Toward a fully reproducible Debian
The three developers of the title are part of the sharpened message, each being an example of the problem that reproducible builds aim to solve. Alice, a system administrator who contributes to a Linux distribution, is building her binaries on servers that, unknown to her, have been compromised; her binaries are trojan horses, carrying malicious content into systems that run them. Bob, a privacy-oriented developer, makes a privacy-preserving browser, but is being blackmailed into secretly including vulnerabilities in the binaries he provides. Carol is a free-software user whose laptop is being attacked by an evil maid called Eve, the third developer of the title; each time Carol shares free software with her friends, it is pre-compromised by Eve. All of these attacks hurt free-software users and the reputation of free software as a whole.

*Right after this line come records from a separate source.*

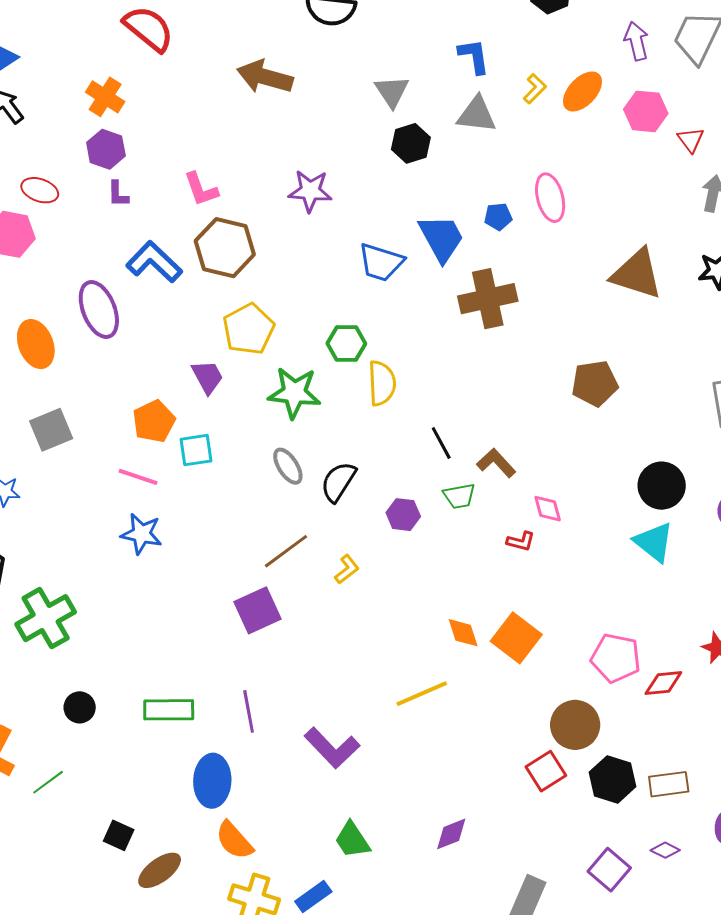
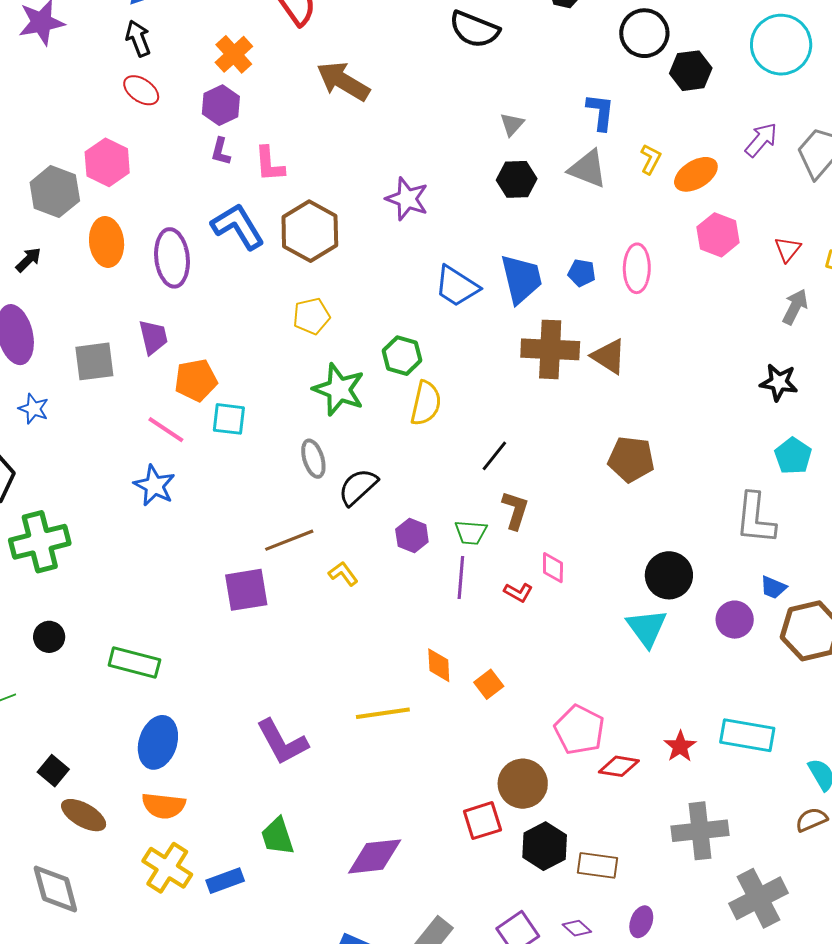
purple arrow: (636, 41) -> (761, 140), turned 39
brown arrow: (265, 77) -> (343, 81), moved
yellow L-shape: (535, 89) -> (651, 159), turned -32
gray triangle: (392, 91) -> (512, 124), size x0.7
pink hexagon: (646, 111) -> (718, 235), moved
pink L-shape: (201, 189) -> (269, 164), moved
red ellipse: (40, 190) -> (141, 90), moved
brown triangle: (637, 274) -> (609, 356), moved, size x0.7
yellow pentagon: (249, 329) -> (311, 316), size x0.7
orange ellipse: (36, 344) -> (107, 242), moved
purple trapezoid: (208, 377) -> (153, 337), moved
black line: (441, 443) -> (494, 456), moved, turned 52
brown L-shape: (496, 463) -> (515, 510), turned 45
yellow L-shape: (347, 569) -> (343, 574), turned -104
orange square: (516, 638) -> (489, 684), size x0.6
purple line: (249, 711) -> (461, 577), moved
purple diamond: (451, 834) -> (375, 856), size x1.5
orange semicircle: (234, 840) -> (164, 806), turned -57
brown ellipse: (160, 870) -> (84, 815), turned 51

Worse, the mere existence of these
classes of attack is a disincentive to share software. People like Alice
may reason that, if their servers turn out to be compromised, they will
be blamed for the malicious software they have unwittingly distributed,
and that the potential opprobrium may not be justified by the fleeting
gratitude they currently get for their unpaid work. Others who have
servers, skills, and time they might once have volunteered to help build
free software may similarly decline to paint a target upon themselves.
In Lamb's words, they may say "I'm not going to do this free software
lark. I'm going to go for a walk instead". Participation in the
community is reduced, as is the trust we all place in the binaries
we install.
Building everything from sources that one has hand-inspected is a solution to this, but it doesn't scale. Many of us aren't qualified to spot security weaknesses (Lamb's specific example was the one-line patch that throttled Debian's ability to generate random keys, back in 2008), and in any case you still need to get that initial compiler from somewhere. Many users, even those who love free software and wish to use it in preference to proprietary software, will continue to install binaries. I will be one of them.

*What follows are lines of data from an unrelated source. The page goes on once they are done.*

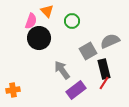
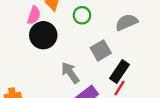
gray semicircle: (110, 41) -> (127, 22), moved
black rectangle: (104, 69) -> (119, 72), turned 48

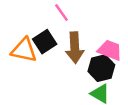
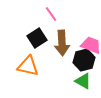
orange triangle: (24, 50) -> (28, 66), moved

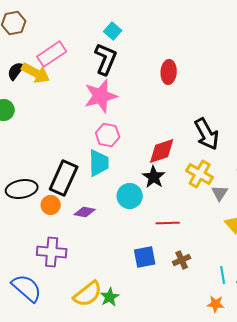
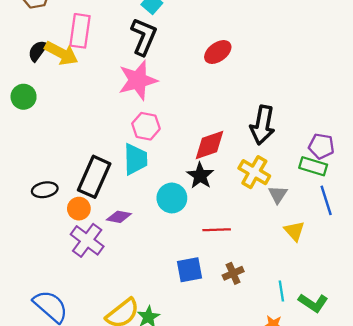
pink rectangle: (52, 54) -> (80, 31), turned -48
red ellipse: (169, 72) -> (218, 52), turned 50
black arrow: (207, 134) -> (263, 125), turned 40
black ellipse: (22, 189) -> (45, 190), size x0.7
purple cross: (52, 252) -> (87, 240), moved, turned 32

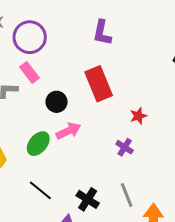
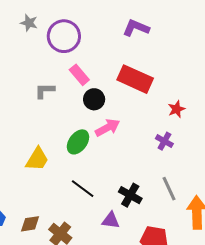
purple L-shape: (102, 33) -> (136, 28), turned 104
pink rectangle: (30, 73) -> (79, 75), moved
red rectangle: (99, 84) -> (135, 79), turned -40

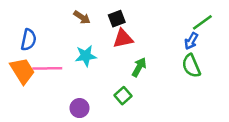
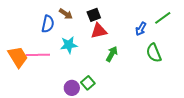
blue semicircle: (29, 40) -> (48, 24), moved
blue arrow: (191, 41) -> (141, 29), moved
green square: (123, 96) -> (88, 83), moved
purple circle: (79, 108) -> (72, 88), moved

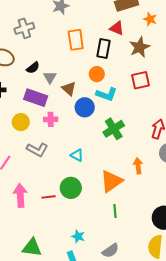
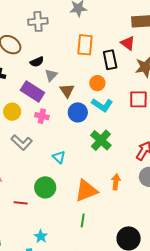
black rectangle: (104, 48) -> (110, 60), turned -36
green cross: (114, 129) -> (101, 140), turned -30
red line: (48, 197) -> (21, 203), moved

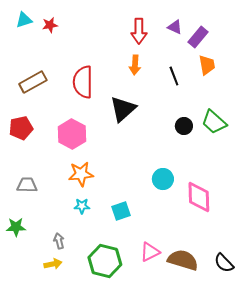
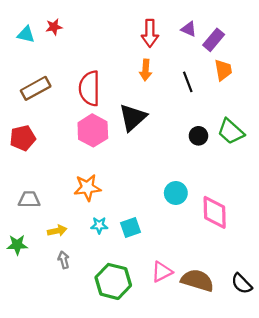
cyan triangle: (24, 20) -> (26, 34), moved, turned 30
pink hexagon: (72, 134) -> (93, 130), moved
cyan star: (82, 206) -> (99, 225), moved
yellow arrow: (53, 264) -> (57, 231), moved

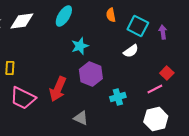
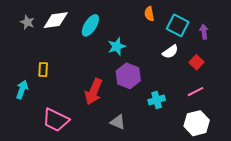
cyan ellipse: (64, 16) -> (90, 25), moved
red square: (167, 73) -> (197, 62), moved
pink trapezoid: (23, 98) -> (56, 120), moved

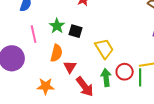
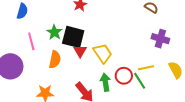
black square: (75, 31) -> (73, 37), size x1.6
red triangle: (70, 67) -> (80, 51), moved
green line: (140, 77) -> (140, 81), turned -30

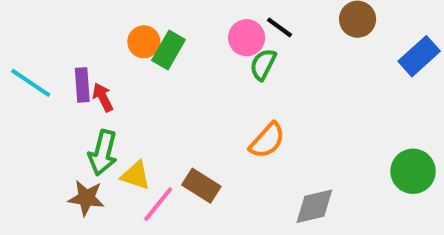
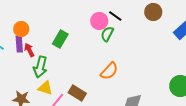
orange circle: (144, 42) -> (21, 29), moved
green rectangle: (168, 50) -> (60, 39), moved
green arrow: (103, 153) -> (40, 67), moved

But if compilation from a given set of sources in a given environment always resulted in binaries that were bit-for-bit identical to each other, having confidence in the integrity of your binaries would be a much easier proposition, since you could compare your own binary copy with those of a suitable number of others. You could ring a friend and compare checksums, or you could perhaps participate in a distributed checksum validation scheme comparable to the old Perspectives system for distributed validation of SSL certificates. Many strategies for increasing confidence would be possible, but only if the build is reproducible. That is what Debian has been striving for, and why.

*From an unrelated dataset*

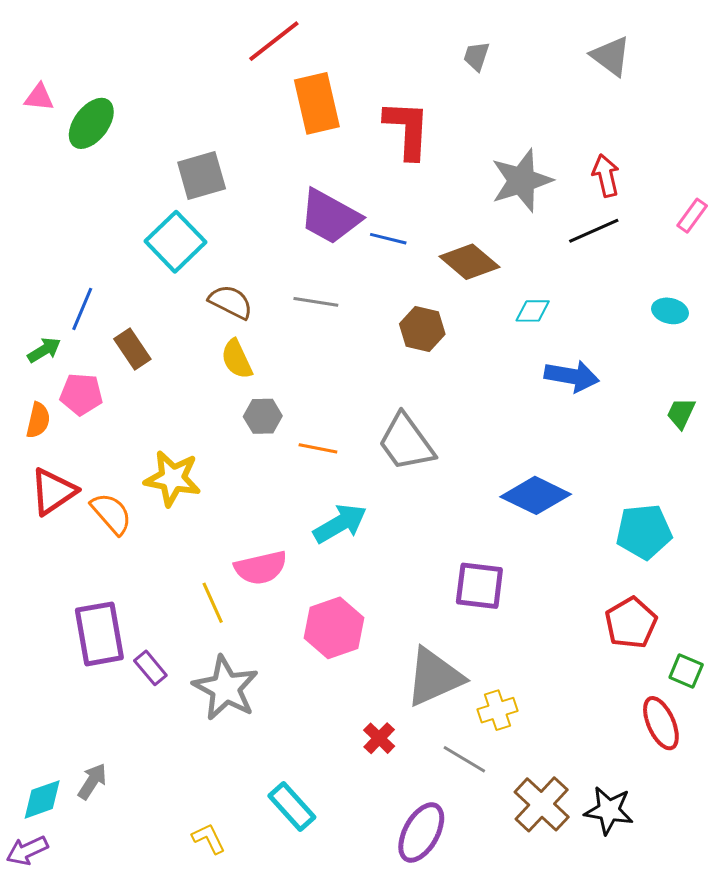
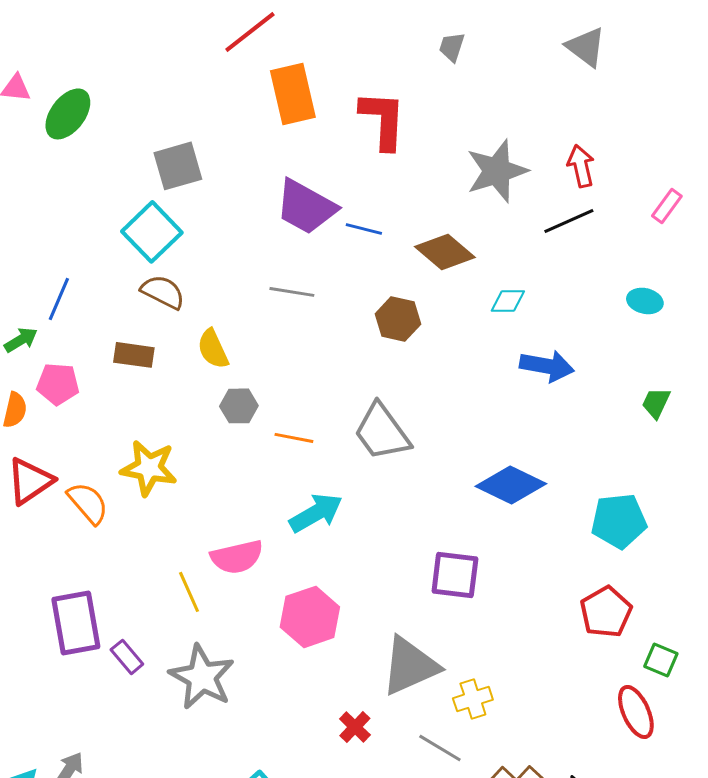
brown semicircle: (231, 302) -> (163, 292), moved
brown rectangle: (132, 349) -> (134, 355), moved, turned -48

There are other advantages to reproducible builds. For developers, they mean that successive generations of a binary should change only in proportion to the source changes that were made between them; the only changes you should see in your binaries are the ones you intended to be there. It helps cut down on unnecessary build dependencies; you can remove a dependency and rebuild, and if the binary hasn't changed, you didn't need that dependency and can get rid of it. In some cases, it can even help find bugs: Lamb referred to a build that had been made non-reproducible by a 15-digit random number that was generated during each build and baked into the resulting binary. It turned out that it was used as an OpenID secret, which meant that everyone running a given build of the software was using the same secret key.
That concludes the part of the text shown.